= Beginning of Section =

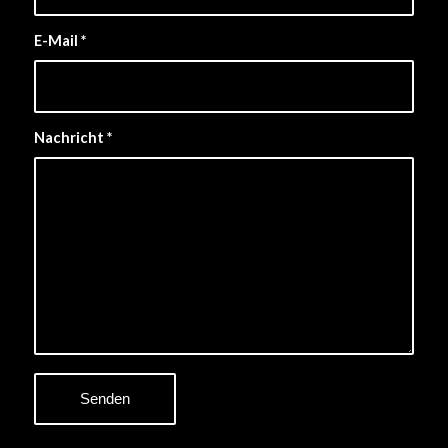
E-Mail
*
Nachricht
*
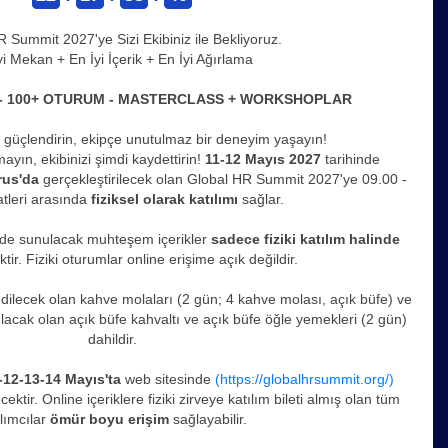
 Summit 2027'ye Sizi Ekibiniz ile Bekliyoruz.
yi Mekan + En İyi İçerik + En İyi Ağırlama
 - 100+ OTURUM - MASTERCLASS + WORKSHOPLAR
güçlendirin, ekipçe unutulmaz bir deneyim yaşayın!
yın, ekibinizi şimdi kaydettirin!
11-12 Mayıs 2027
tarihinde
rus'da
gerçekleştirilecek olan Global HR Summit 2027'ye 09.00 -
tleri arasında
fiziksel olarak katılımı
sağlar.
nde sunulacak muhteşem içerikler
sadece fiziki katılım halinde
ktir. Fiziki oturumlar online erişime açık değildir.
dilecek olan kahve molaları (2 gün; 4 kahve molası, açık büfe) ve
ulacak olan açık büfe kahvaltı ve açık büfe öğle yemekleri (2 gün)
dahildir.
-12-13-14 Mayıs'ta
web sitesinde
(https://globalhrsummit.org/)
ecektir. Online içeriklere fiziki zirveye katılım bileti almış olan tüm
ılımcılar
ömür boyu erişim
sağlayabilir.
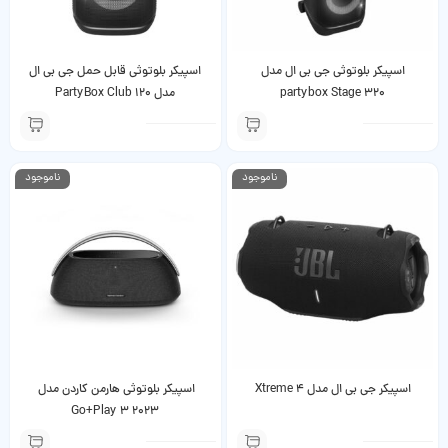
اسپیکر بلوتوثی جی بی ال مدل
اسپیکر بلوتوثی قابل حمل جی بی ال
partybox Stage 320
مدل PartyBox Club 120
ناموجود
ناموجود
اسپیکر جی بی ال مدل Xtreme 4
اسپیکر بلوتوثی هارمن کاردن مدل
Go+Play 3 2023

= End of Section =
= Beginning of Section =

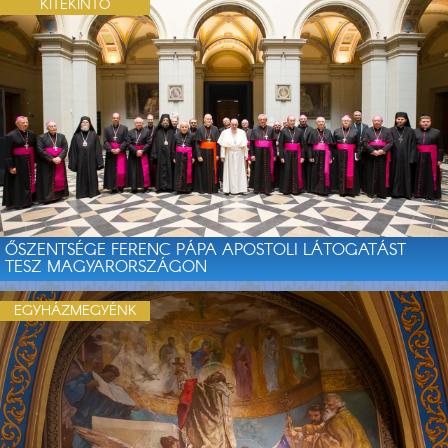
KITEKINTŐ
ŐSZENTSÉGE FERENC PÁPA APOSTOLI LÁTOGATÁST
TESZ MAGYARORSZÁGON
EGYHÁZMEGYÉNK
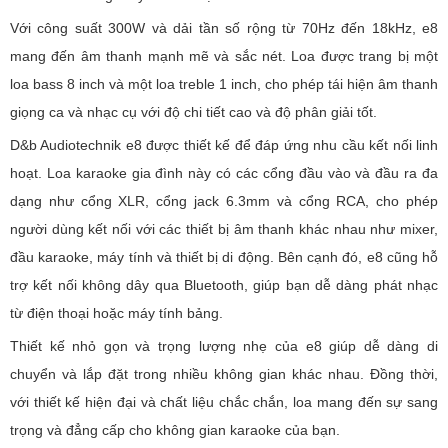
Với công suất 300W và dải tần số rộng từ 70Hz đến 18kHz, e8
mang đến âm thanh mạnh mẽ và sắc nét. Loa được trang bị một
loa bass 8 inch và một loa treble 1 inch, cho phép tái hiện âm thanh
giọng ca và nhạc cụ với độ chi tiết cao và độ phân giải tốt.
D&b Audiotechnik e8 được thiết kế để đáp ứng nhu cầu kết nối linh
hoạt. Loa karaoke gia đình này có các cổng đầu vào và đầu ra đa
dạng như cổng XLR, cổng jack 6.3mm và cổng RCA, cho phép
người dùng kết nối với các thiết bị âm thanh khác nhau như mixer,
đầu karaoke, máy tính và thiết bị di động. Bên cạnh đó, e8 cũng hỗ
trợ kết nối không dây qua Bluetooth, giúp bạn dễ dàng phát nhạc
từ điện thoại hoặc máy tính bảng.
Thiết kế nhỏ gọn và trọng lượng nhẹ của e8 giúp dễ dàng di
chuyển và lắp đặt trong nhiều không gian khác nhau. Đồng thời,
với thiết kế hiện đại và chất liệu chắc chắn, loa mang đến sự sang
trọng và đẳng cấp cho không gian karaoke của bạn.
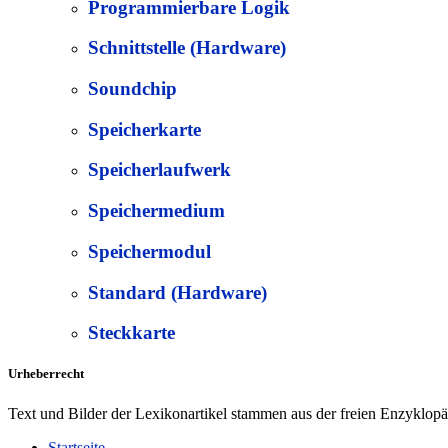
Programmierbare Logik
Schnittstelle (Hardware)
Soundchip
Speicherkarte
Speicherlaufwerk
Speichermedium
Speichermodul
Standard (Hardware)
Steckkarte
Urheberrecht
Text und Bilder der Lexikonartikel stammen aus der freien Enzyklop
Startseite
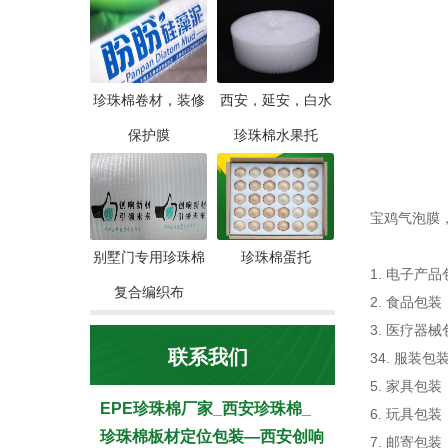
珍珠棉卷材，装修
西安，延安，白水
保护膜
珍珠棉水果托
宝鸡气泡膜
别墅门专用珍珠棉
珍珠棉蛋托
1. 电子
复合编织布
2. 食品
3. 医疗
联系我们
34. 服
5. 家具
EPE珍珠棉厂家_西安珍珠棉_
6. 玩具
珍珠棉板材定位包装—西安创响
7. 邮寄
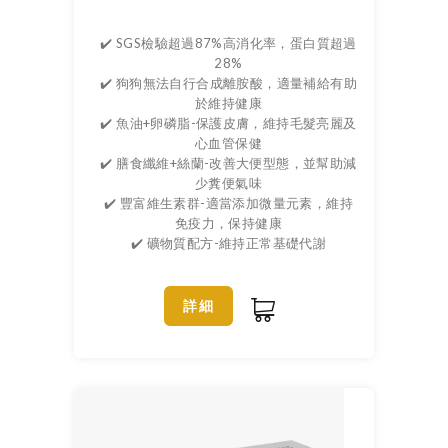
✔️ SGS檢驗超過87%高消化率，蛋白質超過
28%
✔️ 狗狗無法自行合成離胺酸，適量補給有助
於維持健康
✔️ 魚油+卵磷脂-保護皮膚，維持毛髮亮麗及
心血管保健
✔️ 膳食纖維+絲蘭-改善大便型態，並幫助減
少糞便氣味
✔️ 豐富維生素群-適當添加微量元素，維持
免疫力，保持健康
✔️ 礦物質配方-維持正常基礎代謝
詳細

= End of Section =

Retype only the lines above between the line with "yi Mekan + En İyi İçerik + En İyi Ağırlama" and the line with "web sitesinde", counting those two lines as well, and keep every character as it is.

**Finished exercise**:
yi Mekan + En İyi İçerik + En İyi Ağırlama
 - 100+ OTURUM - MASTERCLASS + WORKSHOPLAR
güçlendirin, ekipçe unutulmaz bir deneyim yaşayın!
yın, ekibinizi şimdi kaydettirin!
11-12 Mayıs 2027
tarihinde
rus'da
gerçekleştirilecek olan Global HR Summit 2027'ye 09.00 -
tleri arasında
fiziksel olarak katılımı
sağlar.
nde sunulacak muhteşem içerikler
sadece fiziki katılım halinde
ktir. Fiziki oturumlar online erişime açık değildir.
dilecek olan kahve molaları (2 gün; 4 kahve molası, açık büfe) ve
ulacak olan açık büfe kahvaltı ve açık büfe öğle yemekleri (2 gün)
dahildir.
-12-13-14 Mayıs'ta
web sitesinde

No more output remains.